Stiftung LEBENSNERV,
FORUM PSYCHOSOMATIK 2/00

Erzählen von Krankheit und Behinderung als Identitätssuche und Bewältigung

Festvortrag von PD Dr. Gabriele Lucius-Hoene, Universität Freiburg

Teil 1 von 4 Teilen

Entsprechend dem Wunsch der Veranstalter dieses Festakts möchte ich meinen Vortrag dem Thema des Erzählens von Krankheit und Behinderung widmen - ein Thema, denke ich, in dem wir alle an Vertrautes anknüpfen können, so dass ich es sehr gern in diesem Rahmen aufnehme. Als Einstimmung möchte ich Ihnen eine kleine Episode aus dem autobiographischen Erzählinterview einer Frau im mittleren Lebensalter, die an Multipler Sklerose erkrankt ist, wiedergeben. Vor dieser Episode ist sie in ihrer Lebenserzählung gerade an einem Punkt angelangt, an dem sie über neue positive Entwicklungen ihres Befindens berichtet und dann darüber reflektiert, dass diese Veränderungen natürlich nur langsam gehen können und der Körper sich nach so vielen Erkrankungsjahren nicht ganz plötzlich regenieren kann. Sie erzählt folgendermaßen:

man hat nicht viel gemerkt en kleines bißchen war immer weg nach jedem Anfall. und über 24 Jahre, da ist da ne gan- ganze Menge natürlich bis sich das jetzt wieder aufbaut. der Körper braucht Zeit. das hat mir ne alte Frau im Krankenhaus in B. gesagt. ne ganz alte klapprige Frau die ganz ganz tapfer immer ihre Runden durch die Neurologie gezogen hat und ich war natürlich ungeduldig, hab mich grad wieder nach meiner Cortisonkur da auch rumgetrieben in den Gängen und hab mich mit ihr unterhalten, und die sagte mir (bedächtig) tja der Körper braucht Zeit und das klingt vielleicht komisch aber daran denke ich jetzt oft wenn ich wieder mal so denke ich trage das ganze Leid der Welt auf meinen schwachen Schultern (lacht) und dann denke ich auch wieder Mensch hab ich ein Glück gehabt dass ich diese alte Tante da getroffen habe weil und dass ich jetzt an die denken kann.

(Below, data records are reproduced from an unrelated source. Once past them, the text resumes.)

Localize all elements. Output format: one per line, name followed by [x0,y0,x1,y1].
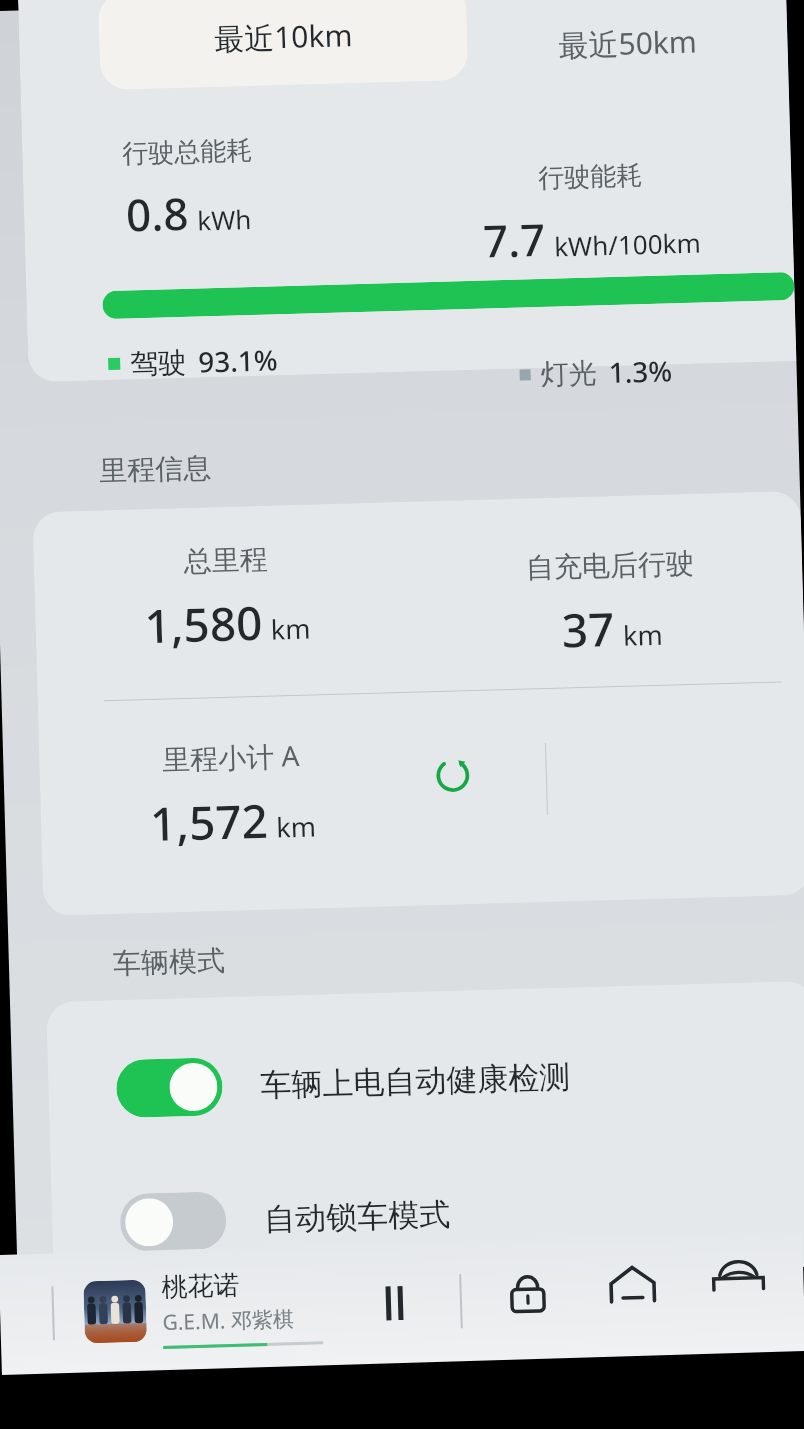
staticText: 93.1% [198,340,279,381]
staticText: 驾驶 [130,345,187,381]
button[interactable]: 桃花诺 [83,1255,324,1362]
staticText: 1,580 [144,591,263,657]
staticText: 灯光 [540,356,597,392]
staticText: km [276,808,317,846]
button[interactable]: Vehicle [697,1236,780,1318]
staticText: 1,572 [149,789,269,855]
staticText: 里程小计 A [162,736,301,778]
staticText: km [270,610,311,648]
staticText: 总里程 [183,542,268,579]
button[interactable] [119,1191,227,1252]
button[interactable]: Reset trip A [423,745,483,804]
staticText: 7.7 [482,209,547,270]
staticText: kWh [197,201,253,238]
staticText: 1.3% [608,351,673,391]
button[interactable]: 最近50km [466,0,789,96]
staticText: 37 [561,597,616,662]
staticText: 行驶总能耗 [122,134,253,171]
staticText: 桃花诺 [161,1269,240,1304]
staticText: 车辆模式 [112,943,225,981]
staticText: 最近10km [214,14,354,59]
staticText: 自充电后行驶 [526,546,694,586]
staticText: 自动锁车模式 [264,1195,451,1239]
button[interactable] [116,1057,223,1118]
staticText: 车辆上电自动健康检测 [260,1058,571,1105]
button[interactable]: 自动锁车模式 [51,1159,804,1270]
staticText: kWh/100km [554,224,702,264]
staticText: 里程信息 [99,450,212,488]
button[interactable]: 最近10km [98,0,468,90]
staticText: 0.8 [125,183,190,244]
staticText: km [622,616,664,654]
button[interactable]: 车辆上电自动健康检测 [47,1025,804,1136]
staticText: 最近50km [558,20,698,65]
button[interactable]: Home [591,1245,674,1327]
staticText: 行驶能耗 [538,159,643,195]
button[interactable]: Lock [487,1252,569,1334]
button[interactable]: Pause [355,1264,433,1342]
staticText: G.E.M. 邓紫棋 [162,1304,295,1337]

Worin besteht die besondere Wirkung von solchen erzählten Lebensgeschichten oder lebensgeschichtlichen Episoden? Wie ist es zu erklären, dass autobiographische Erzählungen - nicht nur solche, die literarischen Status haben und publiziert werden, sondern gerade die alltäglichen Erfahrungsgeschichten von Menschen - in den letzten 10 bis 15 Jahren eine große Beachtung in den Wissenschaften gefunden haben - in den Geschichts- und Sprachwissenschaften, der Psychologie, der Soziologie und nicht zuletzt in der Medizinischen Psychologie und Medizinsoziologie? Vor allem im englischen Sprachraum ist die Befassung mit "illness narratives", mit Erzählungen von Krankheitserfahrungen, zu einer eigenen und expandierenden Forschungsrichtung geworden.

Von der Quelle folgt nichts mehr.